Work task |
Write out the entries below exactly, but only from the line containing "Tel: 08-777 33 21 (växeln)" through the line containing "você sempre imaginou.", and without the pictures.

Dataset entries:
----

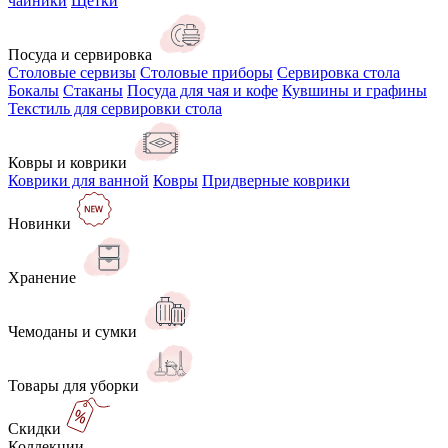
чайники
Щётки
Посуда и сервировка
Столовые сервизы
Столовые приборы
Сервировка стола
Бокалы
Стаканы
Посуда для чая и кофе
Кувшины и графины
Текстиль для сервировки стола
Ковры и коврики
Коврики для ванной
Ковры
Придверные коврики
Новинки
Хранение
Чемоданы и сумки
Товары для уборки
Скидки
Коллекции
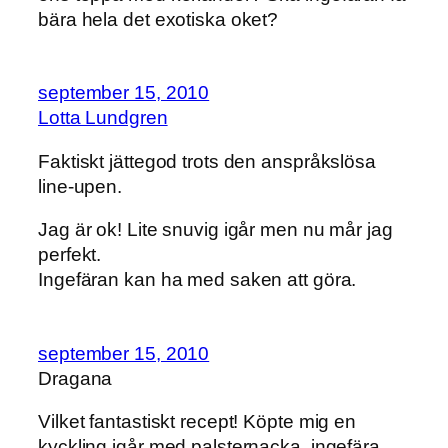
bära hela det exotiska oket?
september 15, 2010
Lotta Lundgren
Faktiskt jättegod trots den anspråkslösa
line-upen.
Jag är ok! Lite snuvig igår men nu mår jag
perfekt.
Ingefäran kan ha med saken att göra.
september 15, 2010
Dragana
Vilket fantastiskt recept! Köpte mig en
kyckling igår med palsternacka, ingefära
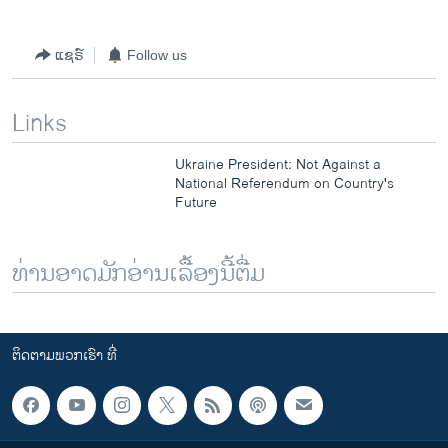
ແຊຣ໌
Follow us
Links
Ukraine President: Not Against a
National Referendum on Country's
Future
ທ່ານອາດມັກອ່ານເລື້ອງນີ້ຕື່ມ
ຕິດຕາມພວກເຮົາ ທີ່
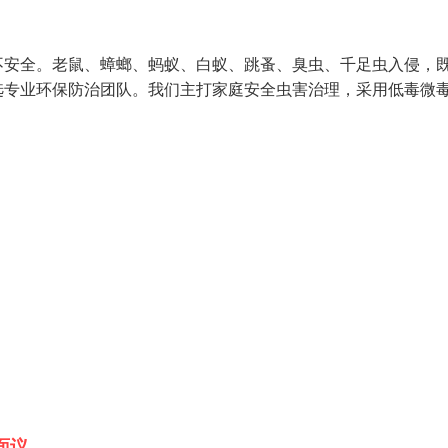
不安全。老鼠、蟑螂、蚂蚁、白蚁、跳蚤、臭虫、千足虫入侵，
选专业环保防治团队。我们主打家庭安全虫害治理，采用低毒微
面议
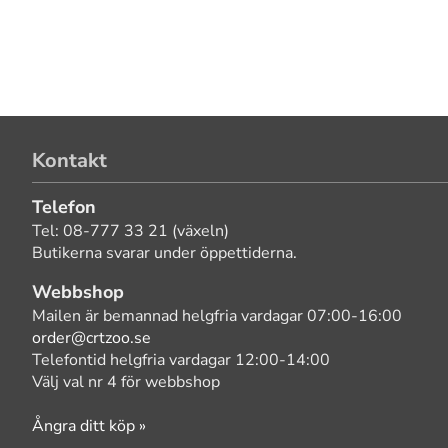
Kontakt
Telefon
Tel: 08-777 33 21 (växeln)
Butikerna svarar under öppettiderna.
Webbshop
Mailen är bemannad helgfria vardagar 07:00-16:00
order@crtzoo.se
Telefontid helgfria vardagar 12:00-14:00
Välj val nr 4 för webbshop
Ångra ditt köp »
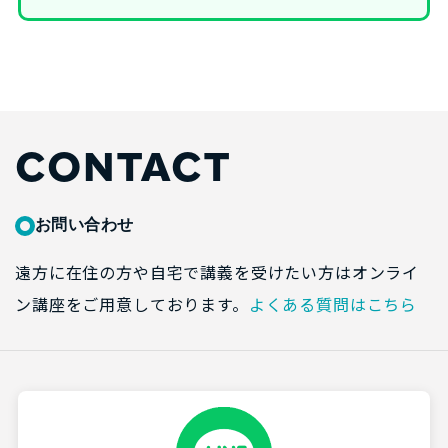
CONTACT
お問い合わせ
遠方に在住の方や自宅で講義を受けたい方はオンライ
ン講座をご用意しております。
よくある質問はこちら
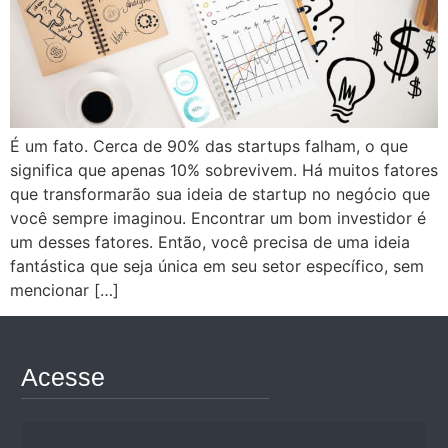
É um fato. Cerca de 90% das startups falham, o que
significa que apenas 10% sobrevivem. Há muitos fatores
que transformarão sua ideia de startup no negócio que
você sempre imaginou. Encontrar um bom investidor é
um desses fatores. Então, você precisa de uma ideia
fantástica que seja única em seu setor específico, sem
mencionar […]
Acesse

----

Result for this task |
Tel: 08-777 33 21 (växeln)
Butikerna svarar under öppettiderna.
Webbshop
Mailen är bemannad helgfria vardagar 07:00-16:00
order@crtzoo.se
Telefontid helgfria vardagar 12:00-14:00
Välj val nr 4 för webbshop
Ångra ditt köp »
CONTACT
お問い合わせ
遠方に在住の方や自宅で講義を受けたい方はオンライ
ン講座をご用意しております。
よくある質問はこちら
É um fato. Cerca de 90% das startups falham, o que
significa que apenas 10% sobrevivem. Há muitos fatores
que transformarão sua ideia de startup no negócio que
você sempre imaginou. Encontrar um bom investidor é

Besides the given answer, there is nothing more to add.